Exercise aim> Copy, from the material below, each line where "website" shows up.

+++ Dataset records

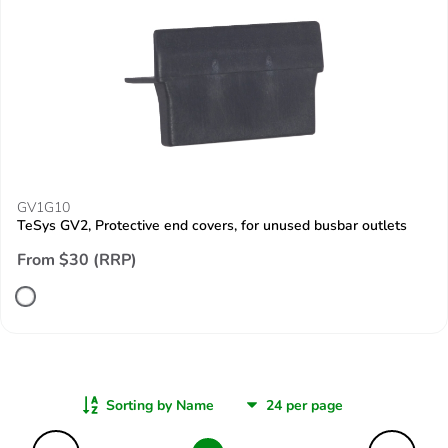
GV1G10
TeSys GV2, Protective end covers, for unused busbar outlets
From $30 (RRP)
Sorting by Name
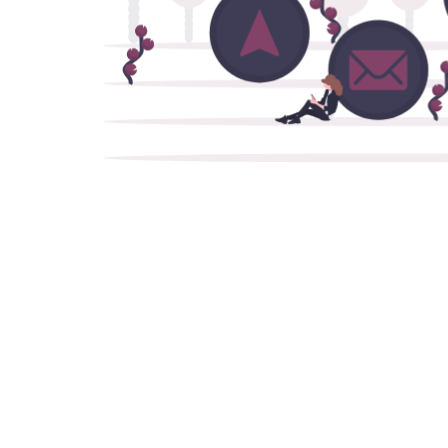
Communications AI
Design and build robust enterprise-level
chatbot and call center solutions.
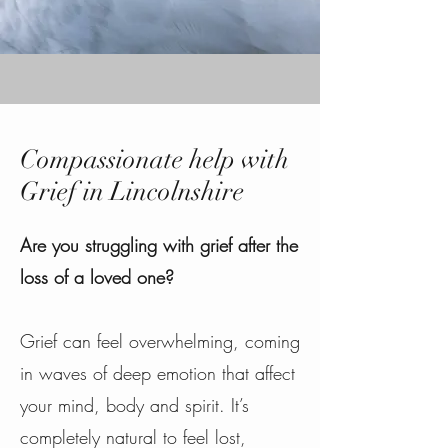
Compassionate help with
Grief in Lincolnshire
Are you struggling with grief after the
loss of a loved one?
Grief can feel overwhelming, coming
in waves of deep emotion that affect
your mind, body and spirit. It’s
completely natural to feel lost,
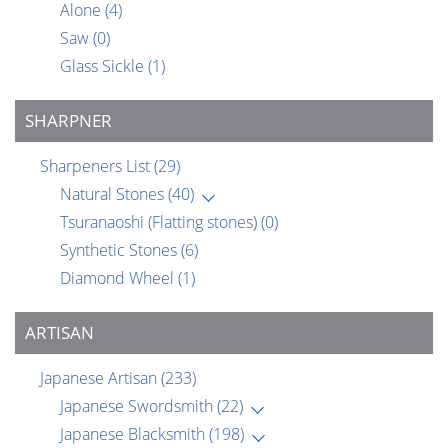
Alone
(4)
Saw
(0)
Glass Sickle
(1)
SHARPNER
Sharpeners List
(29)
Natural Stones
(40)
Tsuranaoshi (Flatting stones)
(0)
Synthetic Stones
(6)
Diamond Wheel
(1)
ARTISAN
Japanese Artisan
(233)
Japanese Swordsmith
(22)
Japanese Blacksmith
(198)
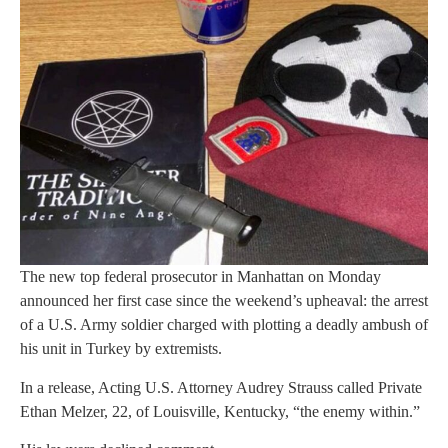
The new top federal prosecutor in Manhattan on Monday
announced her first case since the weekend’s upheaval: the arrest
of a U.S. Army soldier charged with plotting a deadly ambush of
his unit in Turkey by extremists.
In a release, Acting U.S. Attorney Audrey Strauss called Private
Ethan Melzer, 22, of Louisville, Kentucky, “the enemy within.”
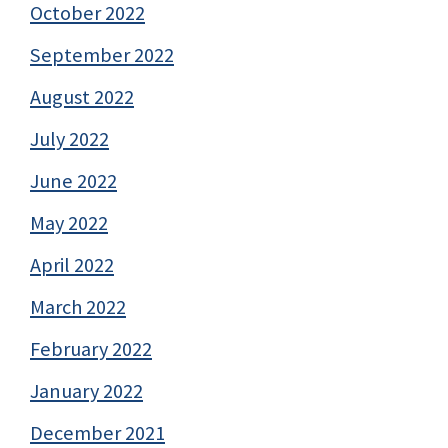
October 2022
September 2022
August 2022
July 2022
June 2022
May 2022
April 2022
March 2022
February 2022
January 2022
December 2021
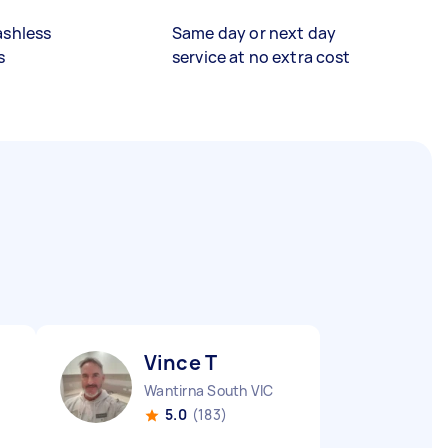
ashless
Same day or next day
s
service at no extra cost
Vince T
Wantirna South VIC
5.0
(183)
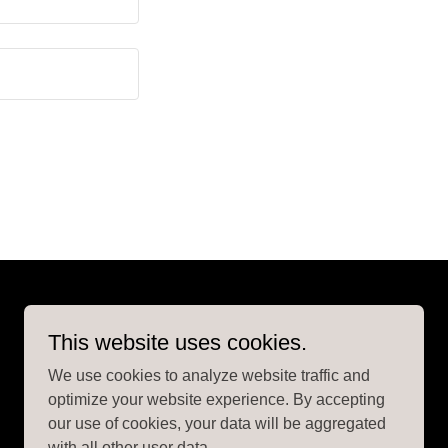
This website uses cookies.
We use cookies to analyze website traffic and
optimize your website experience. By accepting
our use of cookies, your data will be aggregated
with all other user data.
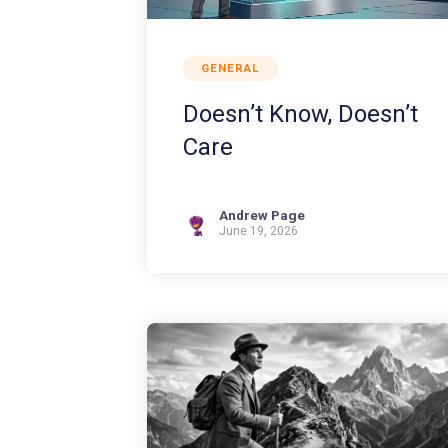
GENERAL
Doesn’t Know, Doesn’t
Care
Andrew Page
June 19, 2026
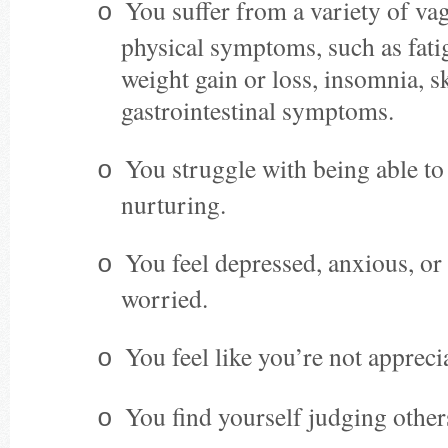
You suffer from a variety of vag
o
physical symptoms, such as fati
weight gain or loss, insomnia, s
gastrointestinal symptoms.
You struggle with being able to
o
nurturing.
You feel depressed, anxious, or
o
worried.
You feel like you’re not apprec
o
You find yourself judging other
o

++++++

Response for this exercise>
This website uses cookies.
We use cookies to analyze website traffic and
optimize your website experience. By accepting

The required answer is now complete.